▸ AIM OF THE TASK
Repeat the data that follows in full. Do not include the pictures.

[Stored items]
▬▬▬
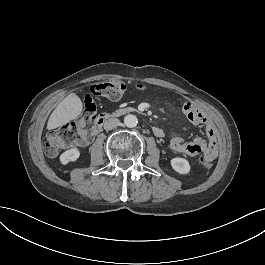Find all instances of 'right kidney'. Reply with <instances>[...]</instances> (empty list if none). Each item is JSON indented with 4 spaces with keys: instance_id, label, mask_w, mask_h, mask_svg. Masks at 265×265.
Segmentation results:
<instances>
[{
    "instance_id": "obj_1",
    "label": "right kidney",
    "mask_w": 265,
    "mask_h": 265,
    "mask_svg": "<svg viewBox=\"0 0 265 265\" xmlns=\"http://www.w3.org/2000/svg\"><path fill=\"white\" fill-rule=\"evenodd\" d=\"M79 156H80L79 150L77 148H72L61 154L60 161L63 165H66L71 161H76L79 158Z\"/></svg>"
}]
</instances>
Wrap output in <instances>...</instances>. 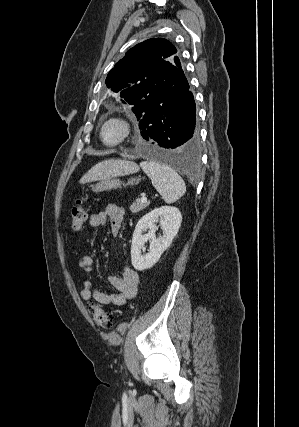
▬▬▬
▸ EXERCISE RESULT
Find all instances of 'right kidney'. Reply with <instances>[...]</instances> (empty list if none). Each item is JSON indented with 4 spaces with keys: instance_id, label, mask_w, mask_h, mask_svg. Masks at 265×265.
Segmentation results:
<instances>
[{
    "instance_id": "obj_1",
    "label": "right kidney",
    "mask_w": 265,
    "mask_h": 265,
    "mask_svg": "<svg viewBox=\"0 0 265 265\" xmlns=\"http://www.w3.org/2000/svg\"><path fill=\"white\" fill-rule=\"evenodd\" d=\"M79 156H80L79 150L77 148H72L61 154L60 161L63 165H66L71 161H76L79 158Z\"/></svg>"
}]
</instances>
Wrap output in <instances>...</instances>. 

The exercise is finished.